Few also might not be aware that the mother of US President Donald Trump came from Lewis (five miles from the Shiants) and that she was a Gaelic-speaking girl named McLeod who emigrated, as did many young Irishwomen, in the early 20th century, to work in New York.

The Shiants are privately owned though in centuries past the McLeods of Lewis had a grip on those rocky outposts which were "very profitable for corne, store and fishing", according to Donald Monro, Dean of the Isles, in 1549.

The author Compton Mackenzie once owned them but in 1937 they were bought by Nigel Nicholson (then a student, later writer and politician), whose son, Adam, wrote an entrancing book about the place called Sea Room.

The property has now passed to his son Tom.

Apart from the puffins there is the saga of the rats - thousands of black ones (the ship rat, Rattus rattus), which have caused havoc among the birds over the years but now may have been finally eliminated in a million-pound scheme funded by the EU, Scottish Heritage, the RSPB and private donors.

St Kilda, another Scottish isle, may hold the greatest concentration of Atlantic breeding puffins but these colourful creatures may also be found in Irish pockets in Wexford, Cork, Kerry, Mayo, Donegal and Antrim, and in Dublin, according to BirdWatch Ireland, there are some breeding birds on Lambay and Ireland's Eye.

Unmistakable in summer months, the bird's big round head holds its huge triangular bill of red, blue and yellow plates.

It waddles across grassy slopes outside breeding burrows, excavated by those carnival-mask spade beaks and sharp claws - or has purloined the homes of departed (or nearly so) rabbits to lay its single egg.

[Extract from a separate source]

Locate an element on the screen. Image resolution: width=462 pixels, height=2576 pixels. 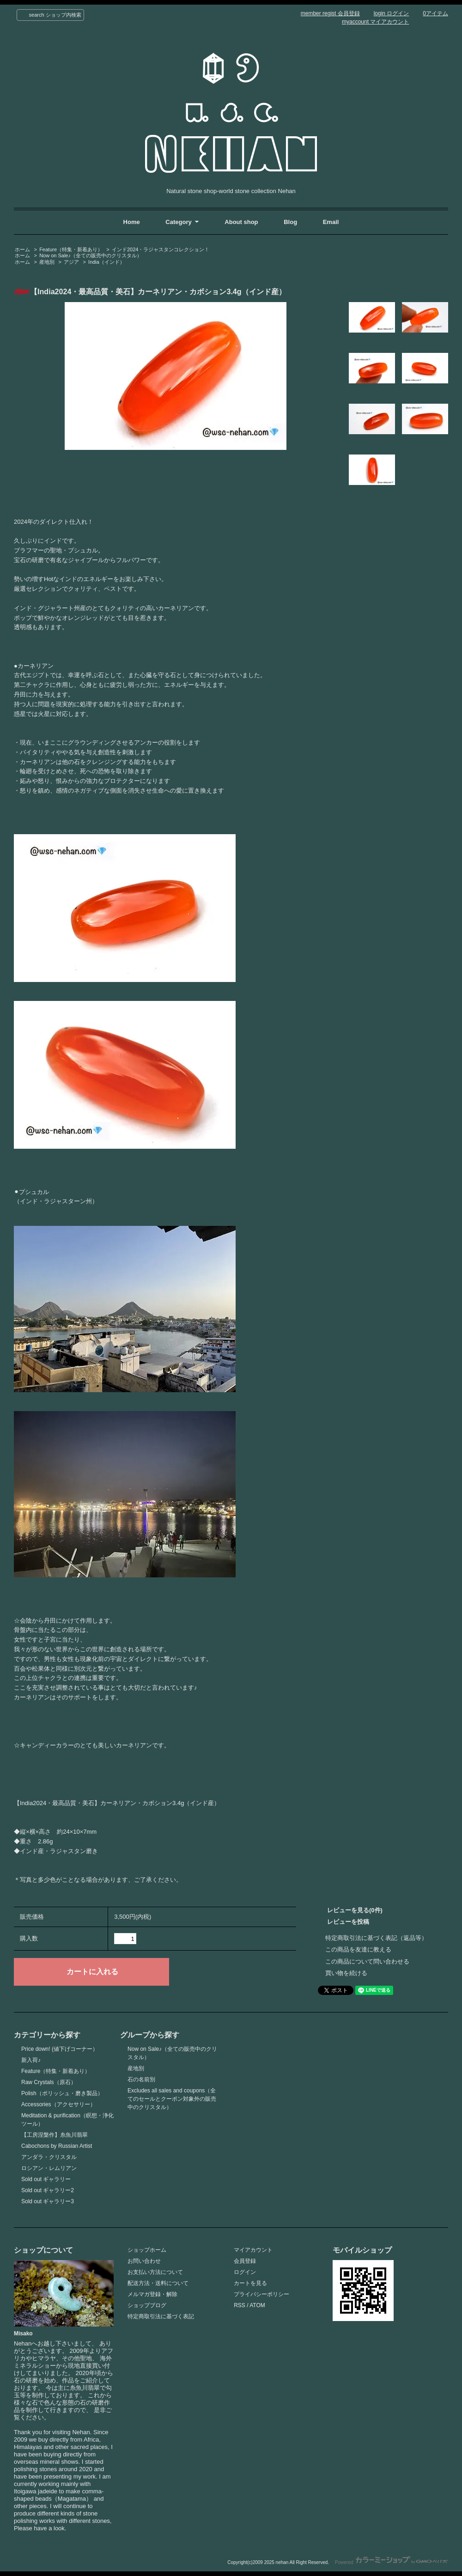
配送方法・送料について is located at coordinates (158, 2283).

The puffin is the "little friar" (Fratercula arctica) and its enormous popularity is reflected on book jackets, stamps and product logos. Its collective name is "a circus of puffins". Paired birds clash their bills, waddling comically, chasing one another and tumbling down slopes.

It has a unique fishing system - it can catch and hold fish simultaneously and may be seen arriving with beakfuls of sand-eels and other small fry to hungry youngsters, carrying up to a dozen at a time held crosswise in hinged mandibles.

As each fish is caught it is gripped between tongue and upper mandible, freeing the lower mandible for further catches.

There are also small hooks in the roof of the mouth.

Once the breeding season ends the birds disperse widely, wintering off Newfoundland and Greenland.

Their beaks' bright carapace is shed and the livery changes to darker hues. The orange legs fade to yellow.

As well as making TV documentaries on the Shiants, Adam Nicholson has written a new book called The Seabird's Cry (Harper-Collins).

There's a puffin on the cover, of course.